=== EXTRACTED RECORDS ===

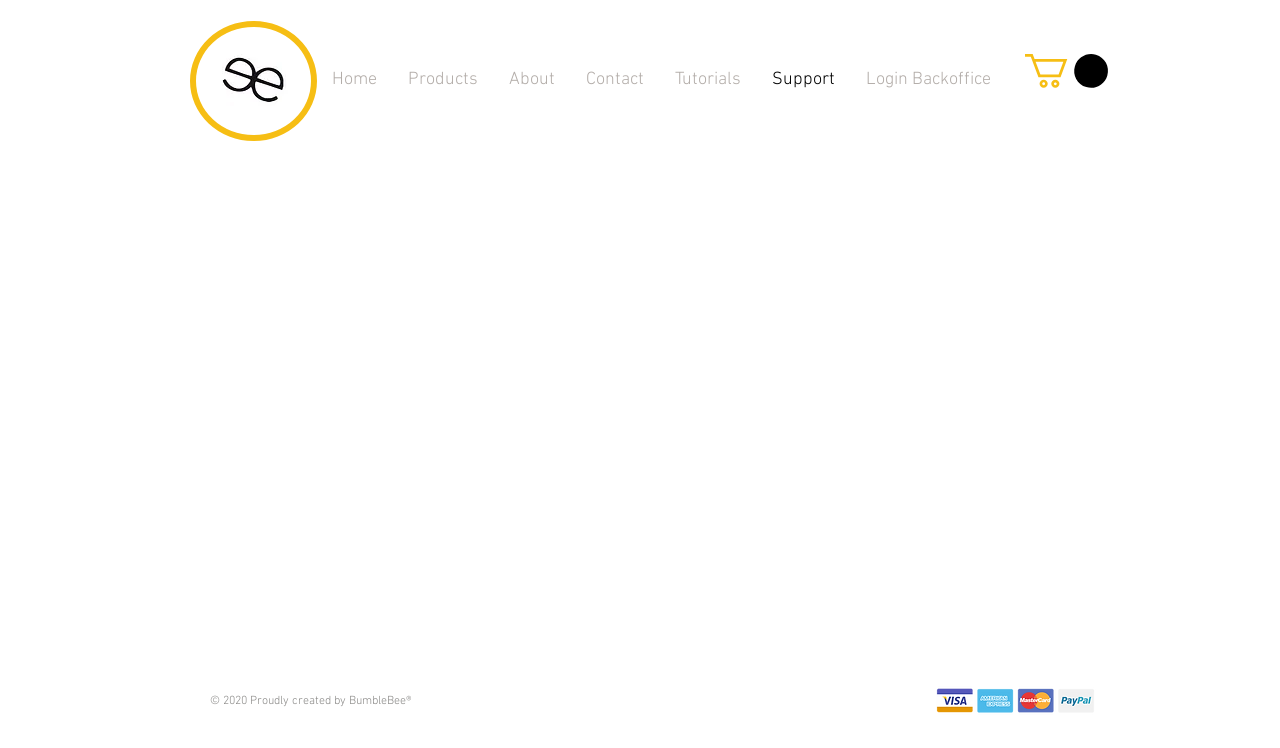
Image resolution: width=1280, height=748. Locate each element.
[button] (708, 79)
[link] (1066, 71)
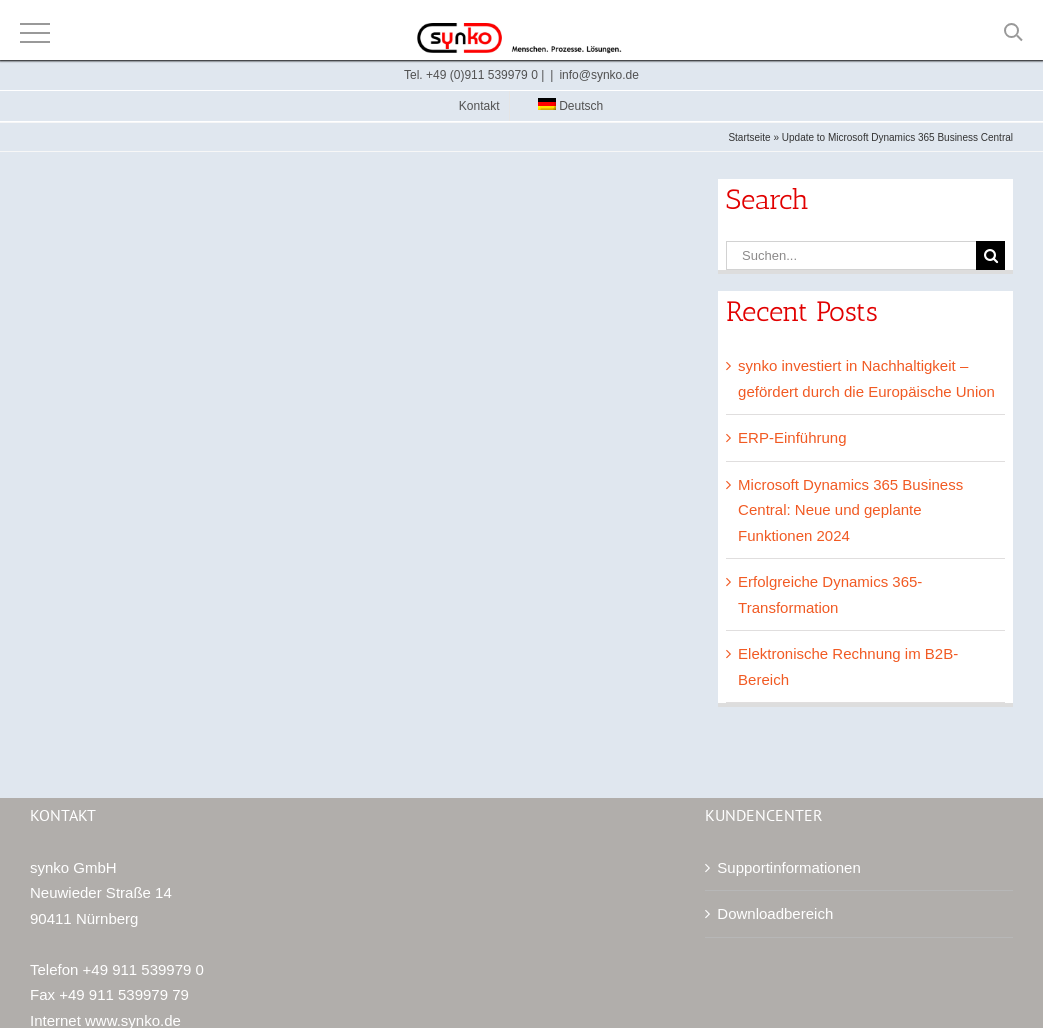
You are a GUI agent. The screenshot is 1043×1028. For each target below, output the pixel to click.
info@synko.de (599, 75)
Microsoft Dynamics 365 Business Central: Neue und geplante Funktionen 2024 (850, 510)
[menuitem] (563, 106)
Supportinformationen (788, 867)
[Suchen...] (851, 255)
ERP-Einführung (792, 437)
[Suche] (990, 255)
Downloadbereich (775, 913)
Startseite (749, 137)
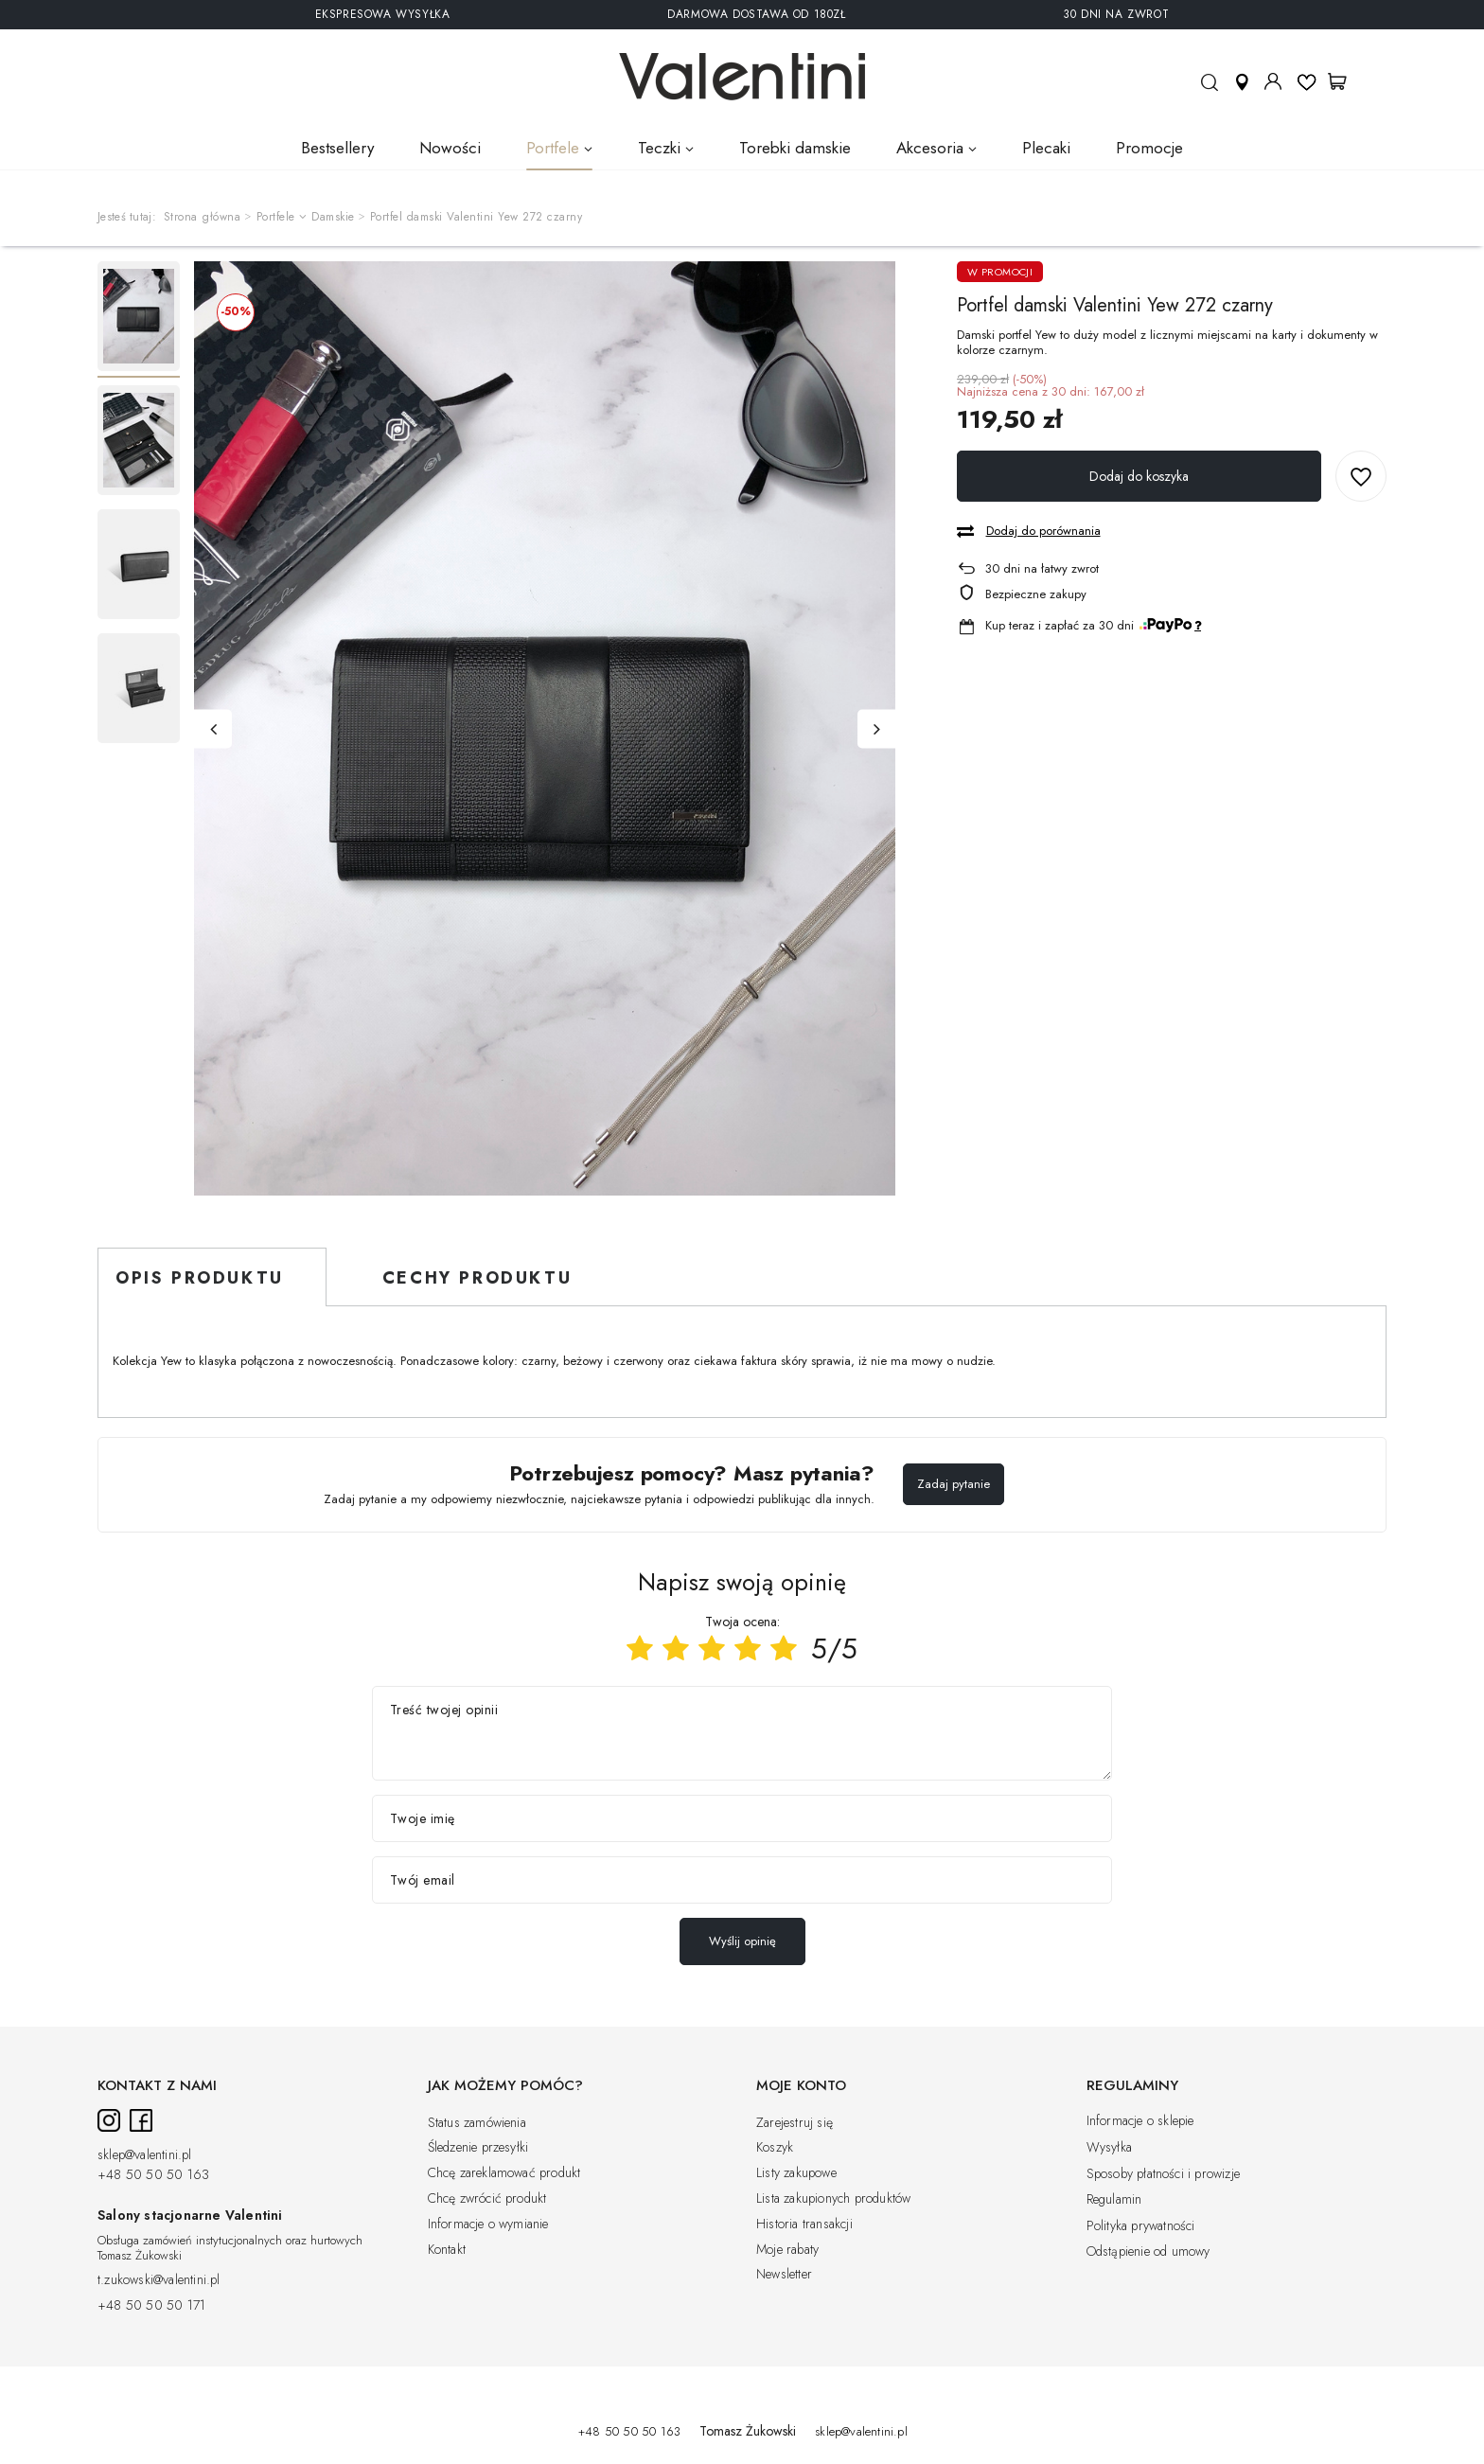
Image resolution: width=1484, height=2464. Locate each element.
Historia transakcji (804, 2224)
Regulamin (1114, 2199)
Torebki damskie (795, 147)
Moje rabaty (787, 2250)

===

### TASK DIRECTIONS
Across the records above, return every line that contains the word "Image".

### OUTPUT
Image resolution: width=1280, height=748. Locate each element.
Image resolution: width=1484, height=2464. Locate each element.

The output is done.